Producto cumbre del raciocinio, el lenguaje es una de las características que más nos distancia del resto de los animales que se arrastran por el planeta tierra. Sí, incluso el insecto más insignificante poseé un lenguaje corporal que le permite establecer relaciones entre sus compañeros, sin embargo, la complejidad asociada a la comunicación oral humana ha permitido no sólo la relación entre congéneres, sino el almacenamiento de información a través de la representación simbólica de dicho lenguaje, y con ello la capacidad de generar el abrumador avance tecnológico y social en el que ahora estamos inmersos –The limits of my language are the limits of my world, decía Wittgenstein–.

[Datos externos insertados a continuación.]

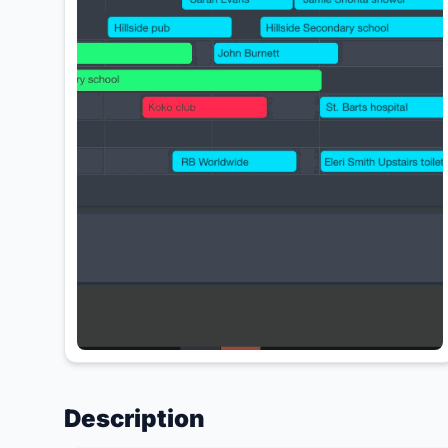
Description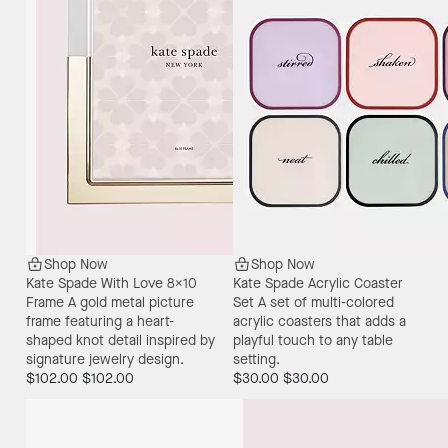
Shop Now
Shop Now
Kate Spade With Love 8X10
Kate Spade Acrylic Coaster
Frame
A gold metal picture
Set
A set of multi-colored
frame featuring a heart-
acrylic coasters that adds a
shaped knot detail inspired by
playful touch to any table
signature jewelry design.
setting.
$102.00
$102.00
$30.00
$30.00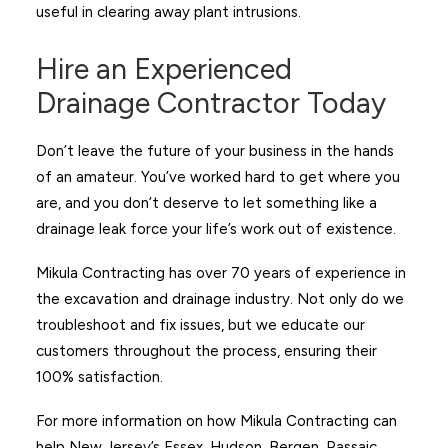
useful in clearing away plant intrusions.
Hire an Experienced
Drainage Contractor Today
Don’t leave the future of your business in the hands
of an amateur. You’ve worked hard to get where you
are, and you don’t deserve to let something like a
drainage leak force your life’s work out of existence.
Mikula Contracting has over 70 years of experience in
the excavation and drainage industry. Not only do we
troubleshoot and fix issues, but we educate our
customers throughout the process, ensuring their
100% satisfaction.
For more information on how Mikula Contracting can
help New Jersey’s Essex, Hudson, Bergen, Passaic,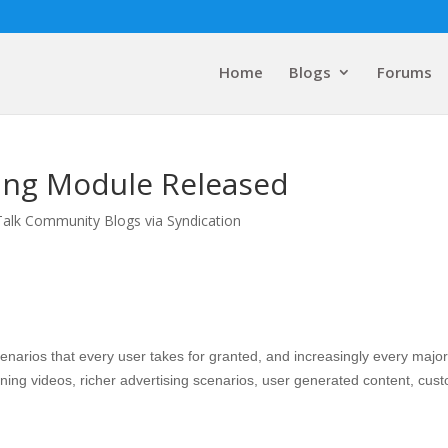
Home
Blogs
Forums
tling Module Released
Talk Community Blogs via Syndication
arios that every user takes for granted, and increasingly every major
aining videos, richer advertising scenarios, user generated content, cus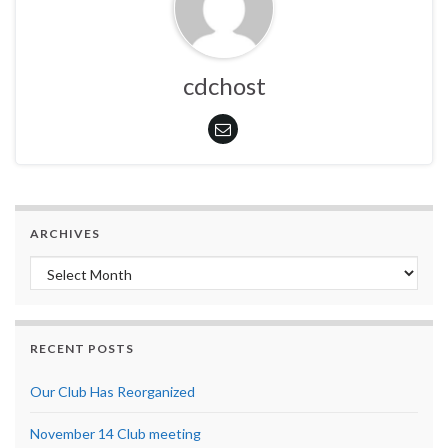
cdchost
ARCHIVES
Archives
RECENT POSTS
Our Club Has Reorganized
November 14 Club meeting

El filme, protagonizado por Grigoriy Fesenko –joven inicialmente tímido que debe adaptarse con premura al cruento ambiente que reina en el internado– y por la extraordinaria Yana Novikova –estudiante que es prostituída en interminables y laberínticos estacionamientos de trailers, y de la cual eventualmente se enamorará el protagonista dando pie a un funesto romance– carece por completo de lenguaje oral, interactuando los personajes entre sí mediante lenguaje de señas sin subtítulo alguno que pueda auxiliar al espectador en la comprensión a detalle de lo que sucede.
El experimento fílmico de Slaboshpitsky se encarga de desmitificar el aura de superioridad que el lenguaje otorga al ser humano. Ante los ojos del espectador no sordomudo, el lenguaje de señas funge como un mero adorno de los comportamientos profundamente primarios que se representan en pantalla. En The Tribe el ser humano es un primitivo animal que no sale de la representación más primaria de sus sentimientos rectores: el amor, el odio, el deseo y la venganza.
La cámara de Valentyn Vasyanovych –director ucranio que encuentra en The Tribe su primer trabajo como director de fotografía– se regodea en la crudeza del relato, construyendo mediante tomas de larga duración la atmósfera propicia para fijar, a veces desde la sorpresa y otras desde el más abyecto horror, un muestrario de secuencias de grandísima crueldad y belleza estética –véase el insoportable aborto, los silenciosos paseos por el burdel motorizado, o la terrorífica venganza del dormitorio–.
The Tribe es un filme tan extraordinario como incómodo, un espejo que nos despoja de todo el glamour racional del que no cesamos de vanagloriarnos, para exhibir toda esa animalidad que sin el adorno del lenguaje se presenta sin tapujos, sin poesía, burda, demoledora y vil. Somos todo eso que se proyecta en pantalla. Somos esa jungla penosa que llevamos dentro.